----- STORED DATA

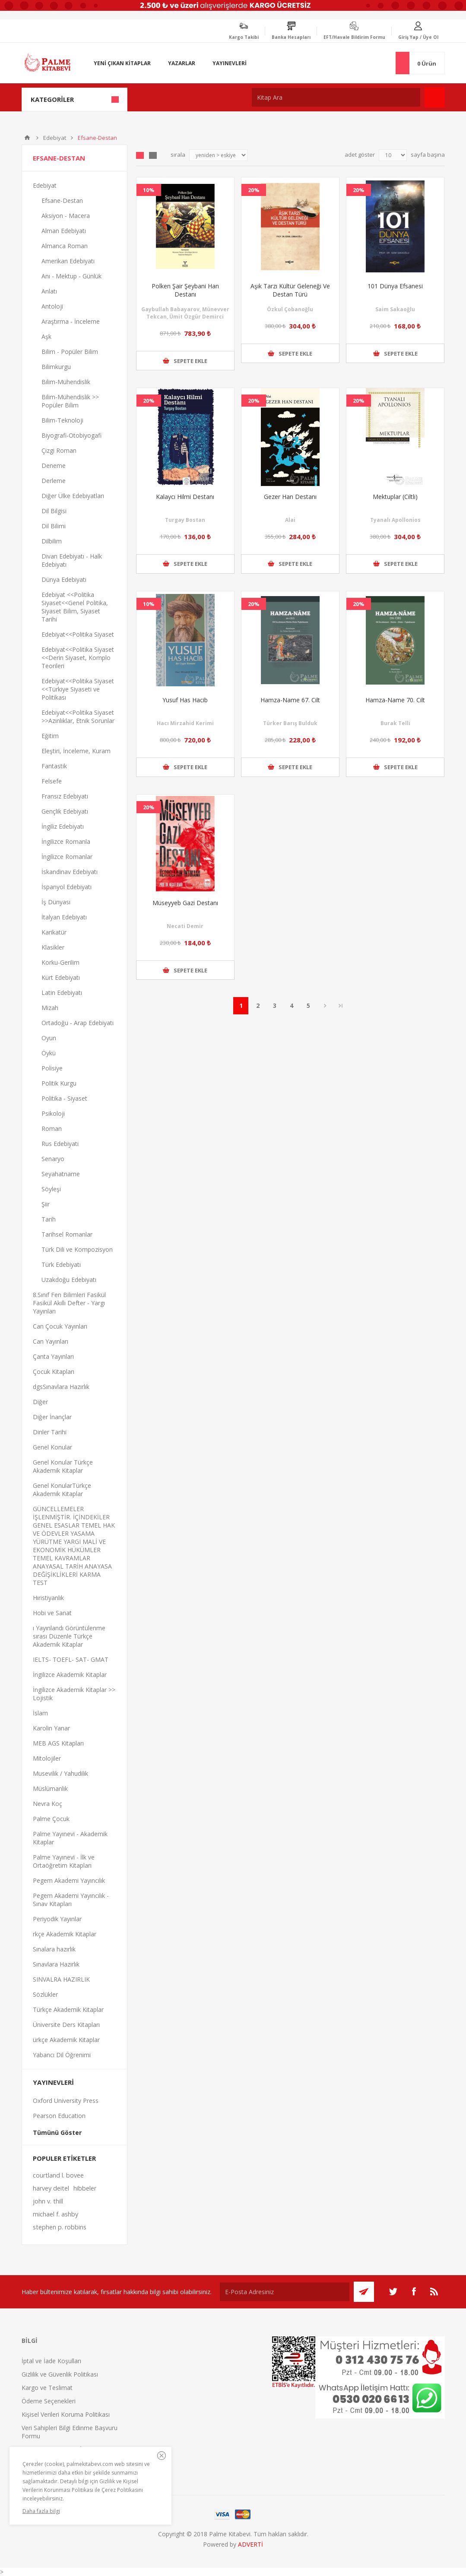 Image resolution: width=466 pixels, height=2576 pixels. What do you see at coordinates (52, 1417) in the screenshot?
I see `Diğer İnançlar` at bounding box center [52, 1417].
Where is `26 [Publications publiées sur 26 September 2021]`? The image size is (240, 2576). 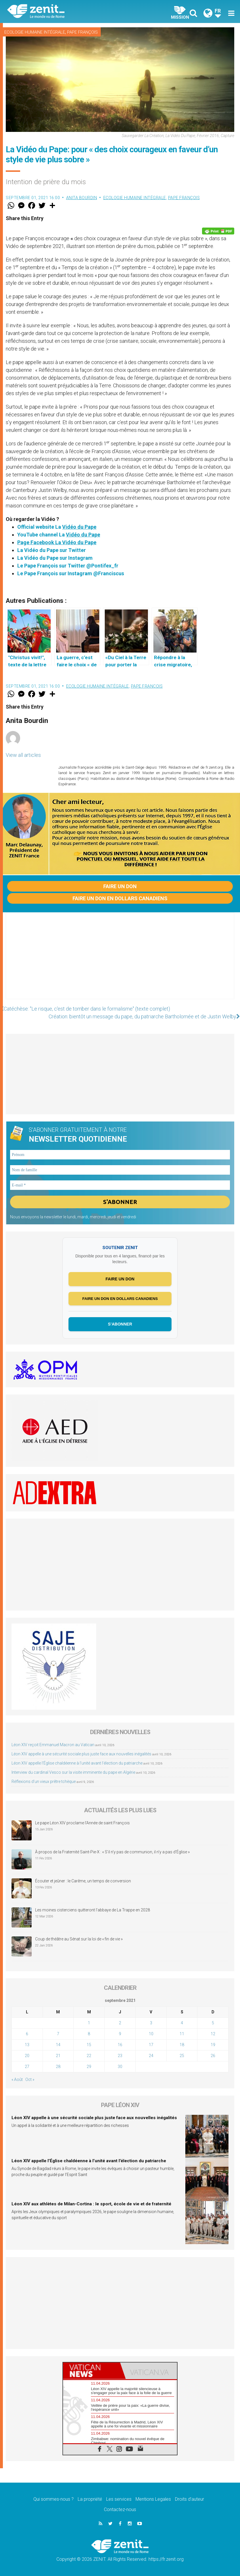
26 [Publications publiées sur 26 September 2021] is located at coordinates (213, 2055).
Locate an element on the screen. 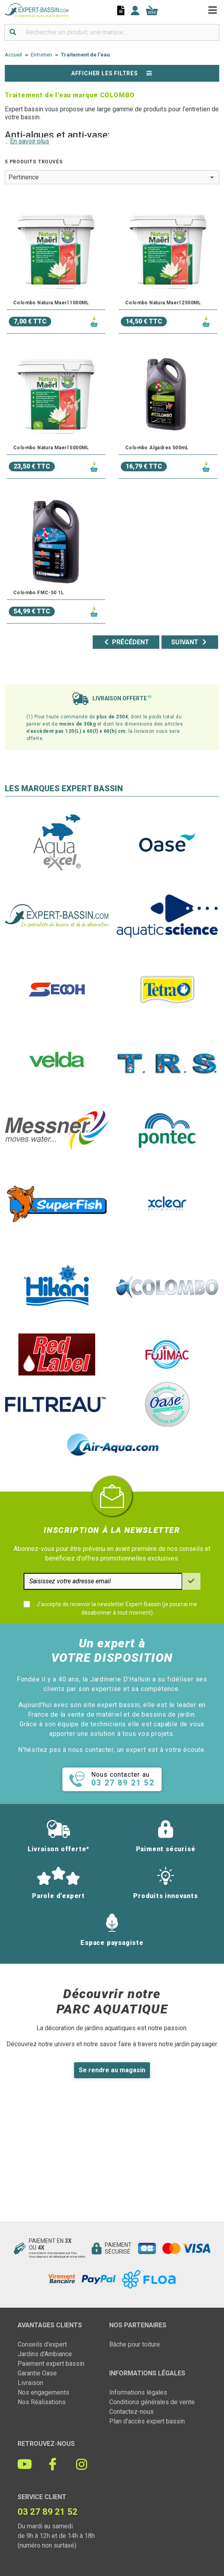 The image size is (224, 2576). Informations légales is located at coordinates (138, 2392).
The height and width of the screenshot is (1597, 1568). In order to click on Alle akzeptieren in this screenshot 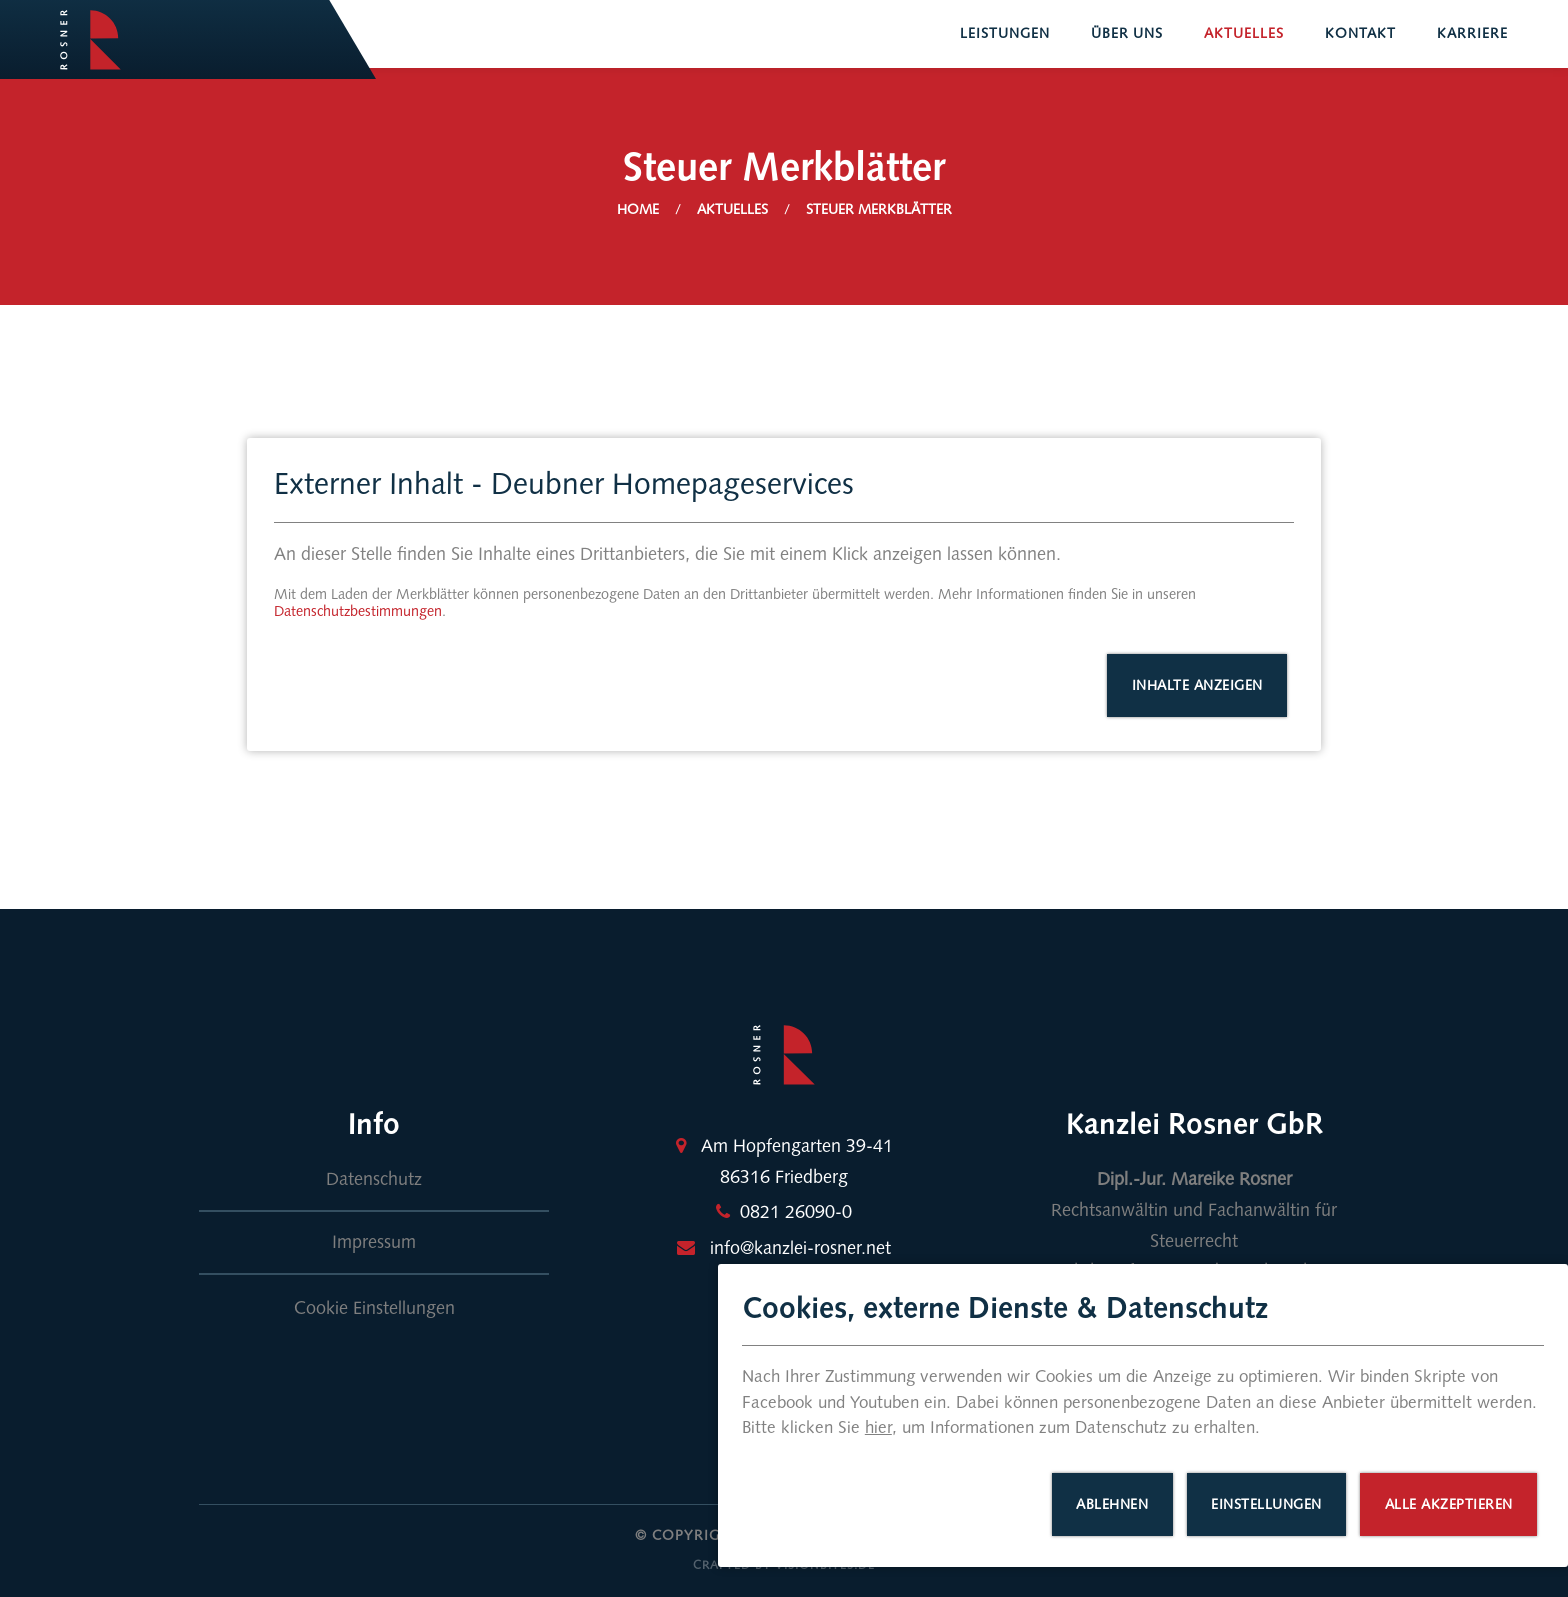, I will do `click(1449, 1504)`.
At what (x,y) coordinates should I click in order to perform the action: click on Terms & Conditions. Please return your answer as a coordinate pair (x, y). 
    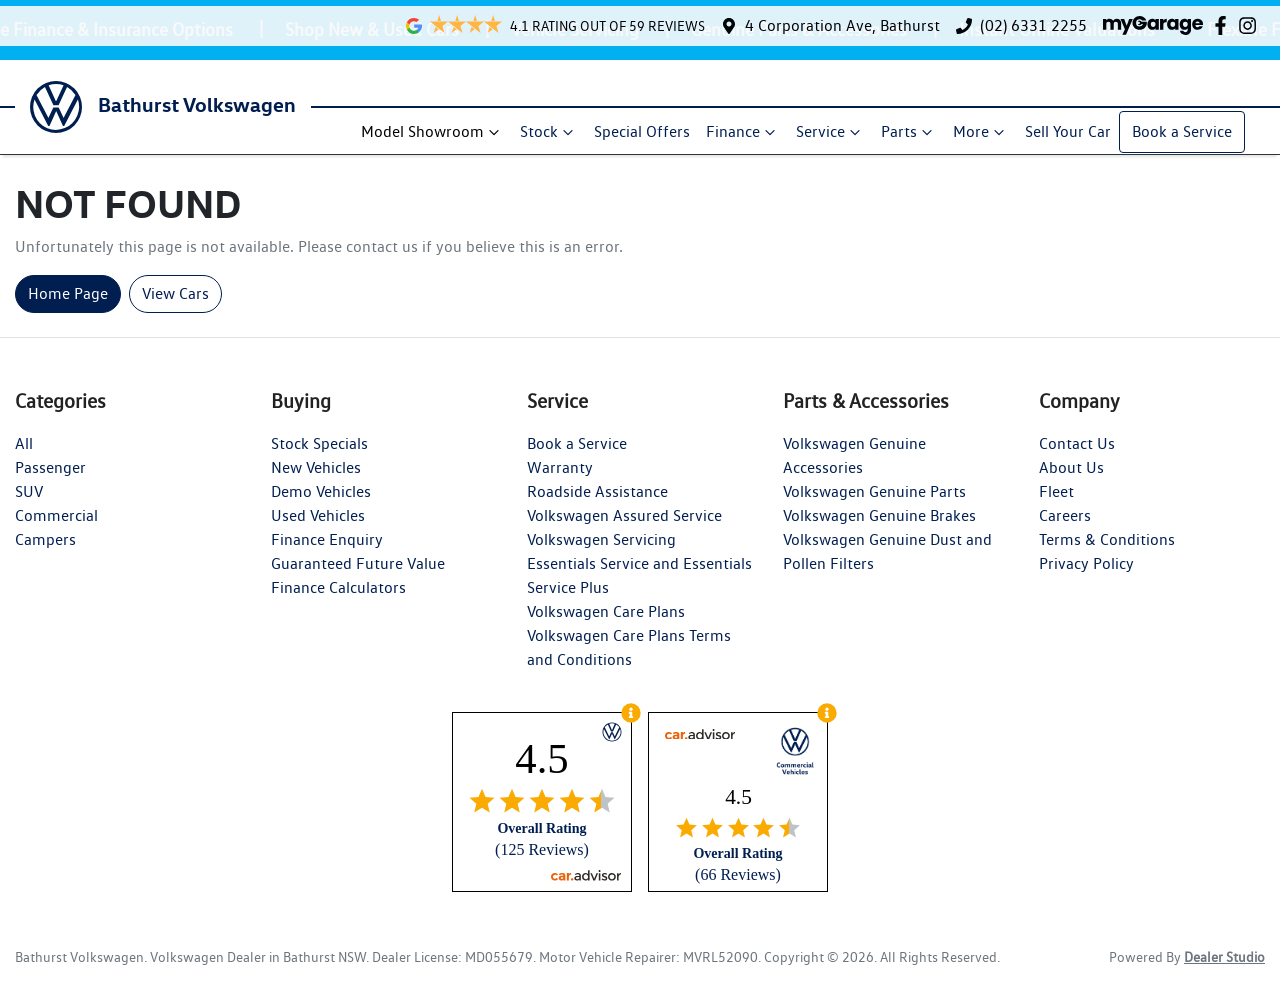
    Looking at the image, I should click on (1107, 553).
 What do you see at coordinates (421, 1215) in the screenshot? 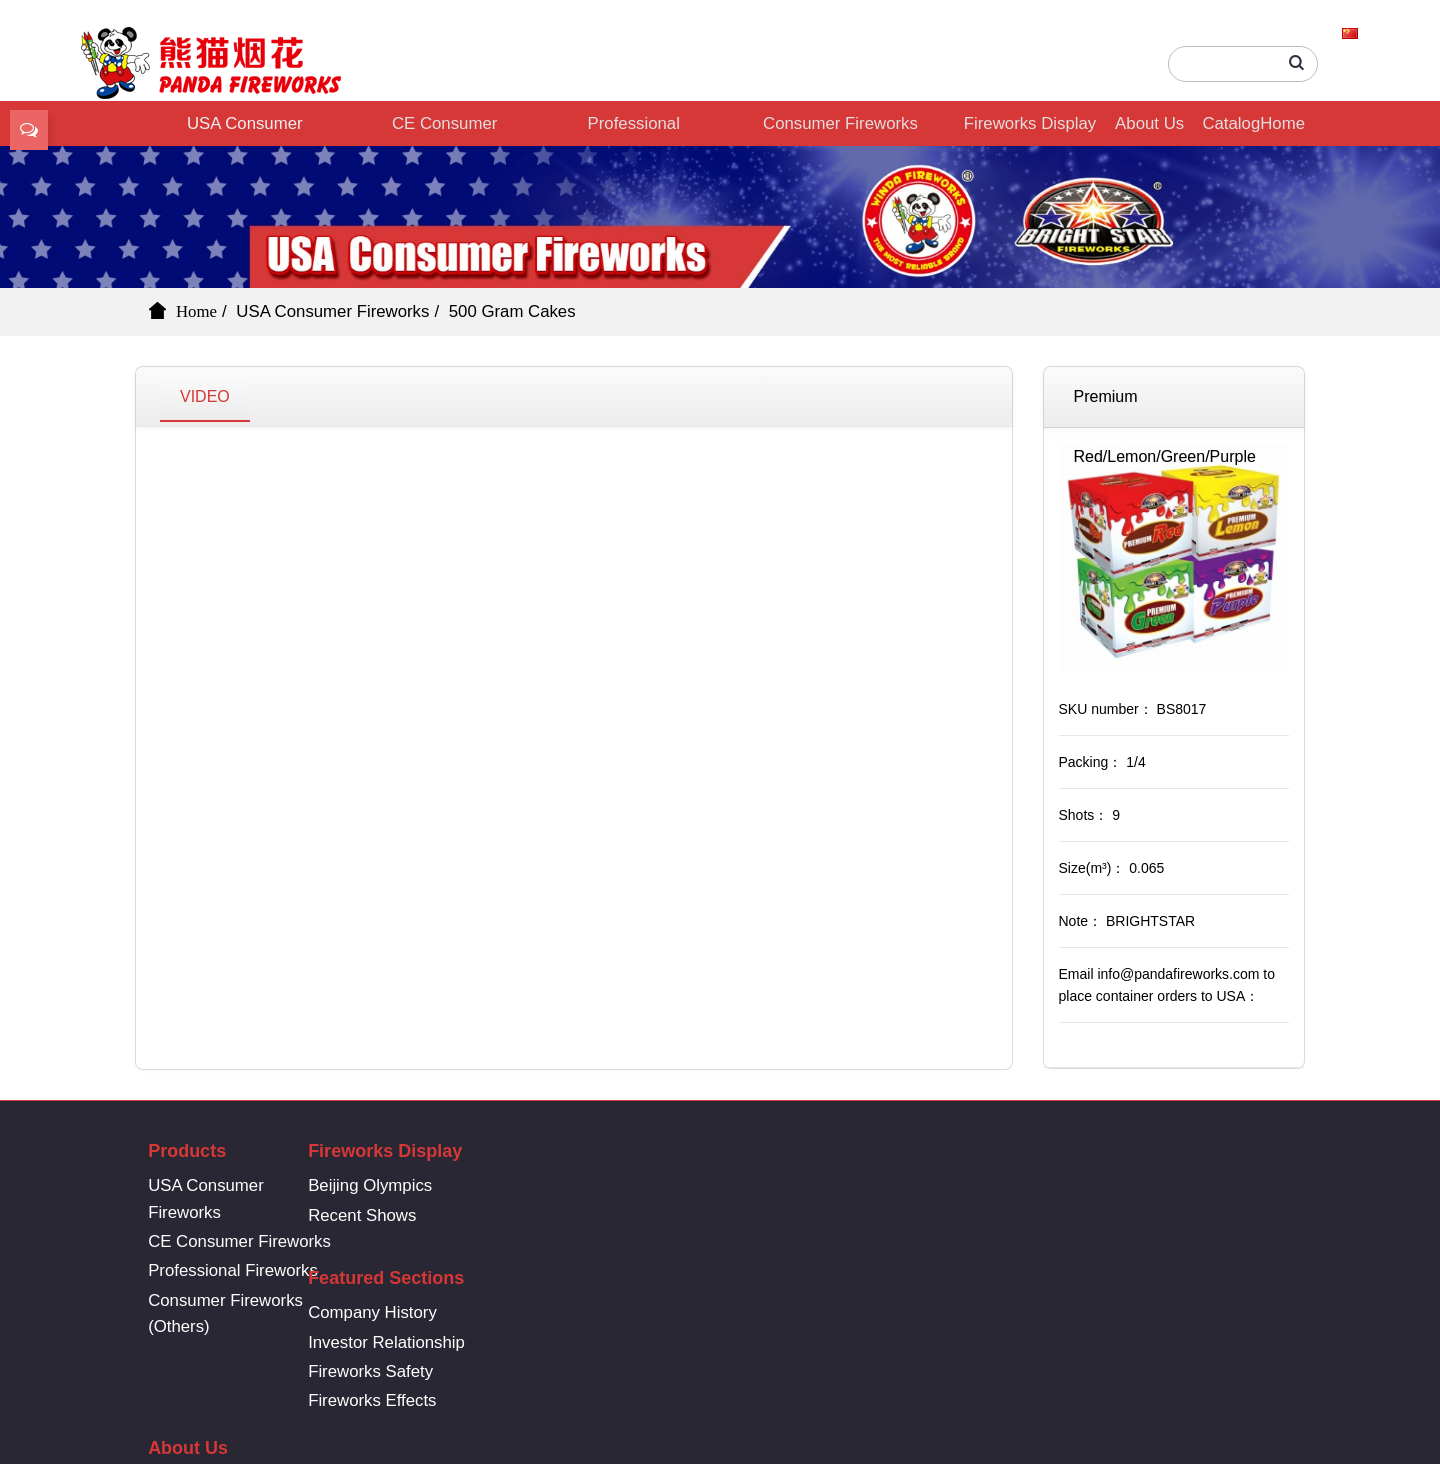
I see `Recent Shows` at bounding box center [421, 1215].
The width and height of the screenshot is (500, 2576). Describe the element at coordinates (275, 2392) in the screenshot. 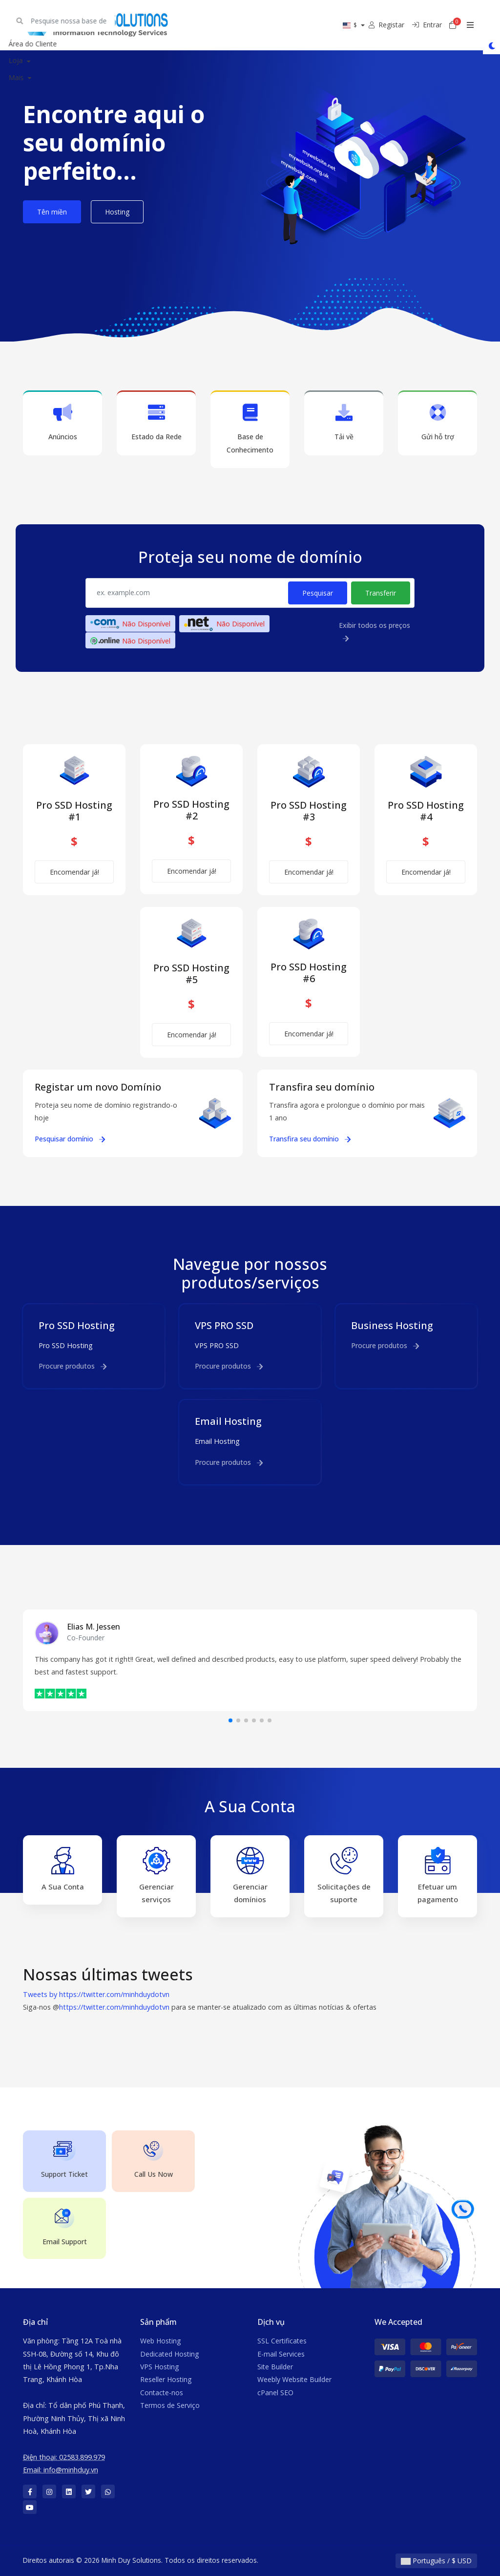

----------

> **WHAT NEEDS TO BE DONE**:
Take the line that holds "At what (x,y)" as the start and the last line of the data as the end. Copy only those lines exactly, both ends included, except the pictures.

> **SOLUTION FOR THIS PROBLEM**:
At what (x,y) coordinates should I click in order to perform the action: click on Terms & Conditions. Please return your answer as a coordinate pair (x, y). 
    Looking at the image, I should click on (1107, 553).
 What do you see at coordinates (421, 1215) in the screenshot? 
I see `Recent Shows` at bounding box center [421, 1215].
The width and height of the screenshot is (500, 2576). Describe the element at coordinates (275, 2392) in the screenshot. 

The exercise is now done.